Professor and Chair, Data Science Founder Professorial Scholar, Department of Statistics, University of Illinois
Faculty Affiliate, National Center for Supercomputing Applications, University of Illinois

Dr. Li's research mainly focuses on spatial and spatio-temporal statistics and environmental statistics concerning problems in climatology, atmospheric sciences, public health, forestry and agriculture.

Klara Nahrstedt, Team Member

Klara Nahrstedt

Team Member

Ralph and Catherine Fisher Professor, Department of Computer Science, University of Illinois
Director of the Coordinated Science Laboratory, University of Illinois

Professsor Nahrstedt's research interests are directed toward trustworthy multimedia distributed systems and networking, quality of service (QoS) and resource management in Internet and mobile systems, real-time security in wireless networks for trustworthy power grids, edge-cloud systems, cyber-physical system security for electric vehicles, health systems, 3D tele-immersive systems, and advanced edge-cloud-based cyber-infrastructures for scientific instruments.

Luke Olson, Team Member

Luke Olson

Team Member

Professor, Computer Science, University of Illinois
Willett Faculty Scholar

Professor Olson's research interests are in the areas of scientific computing and numerical analysis. His work focuses on numerical methods for partial differential equations, such as finite element methods, and sparse matrix solvers that arise in these settings.
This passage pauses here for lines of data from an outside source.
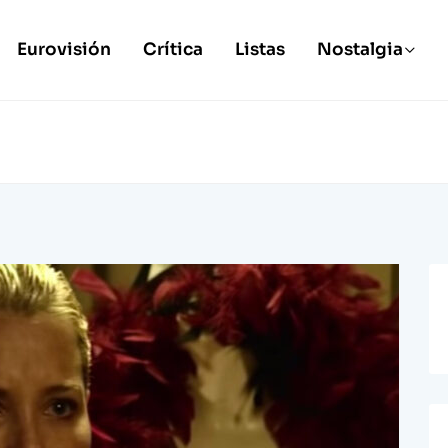
Eurovisión
Crítica
Listas
Nostalgia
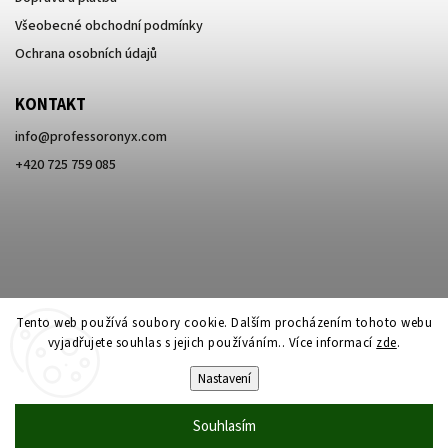
Všeobecné obchodní podmínky
Ochrana osobních údajů
KONTAKT
info
@
professoronyx.com
+420 725 759 085
Tento web používá soubory cookie. Dalším procházením tohoto webu
vyjadřujete souhlas s jejich používáním.. Více informací
zde
.
Nastavení
Copyright 2026
Professor Onyx
. Všechna práva vyhrazena.
Souhlasím
Vytvořil
Shoptet
| Design
Shoptak.cz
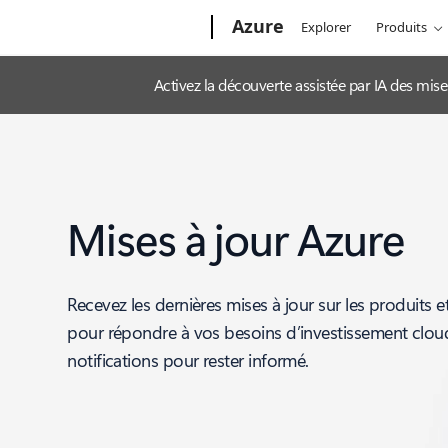
Microsoft
Azure
Explorer
Produits
Activez la découverte assistée par IA des mis
Mises à jour Azure
Recevez les dernières mises à jour sur les produits e
pour répondre à vos besoins d’investissement clo
notifications pour rester informé.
André Schleife, Team Member

André Schleife

Team Member

Assistant Professor, Materials Science and Engineering, University of Illinois

Professor Schleife's research group uses advanced computation to understand and predict the intricate interplay of charge, spin, and lattice degrees of freedom with external excitations for materials in electronic and energy applications and under extreme conditions. He studies electronic excitations, triggered by interaction with electromagnetic and particle radiation, and subsequent femto-second relaxation processes.

Dallas R. Trinkle, Team Member

Dallas R. Trinkle

Team Member

Willett Faculty Scholar and Professor in Materials Science and Engineering, University of Illinois
Associate Head of Materials Science and Engineering, University of Illinois

Professor Trinkle's research focuses on computational methods for studying defects in materials at the atomic-scale using density-functional theory, and novel techniques to understand problems in mechanical behavior and transport. This has led to ab initio predictions of solid-solution softening in molybdenum, solute strengthening and softening in magnesium alloys, pipe diffusion of hydrogen in palladium, diffusion of oxygen in titanium and solutes in magnesium, among others.

Matthew Turk, Team Member

Matthew Turk

Team Member

Research Assistant Professor, Department of Astronomy, University of Illinois
Faculty Affiliate, National Center for Supercomputing Applications, University of Illinois

Professor Turk's research focus is on data analysis and visualization, social structures of academic software communities, information transmission through software, formation of the first stars and galaxies, primordial chemistry, high-performance computing and computational simulations and analysis and visualization of astrophysical data.

Lucas K. Wagner, Team Member

Lucas K. Wagner

Team Member

Assistant Professor, Physics, University of Illinois

Professor Wagner's research focuses on using high performance computation to simulate complex systems, and draw physical insights from those simulations. He uses quantum Monte Carlo calculations to accurately describe the wave functions of realistic models of electrons and nuclei, including correlations between electrons explicitly.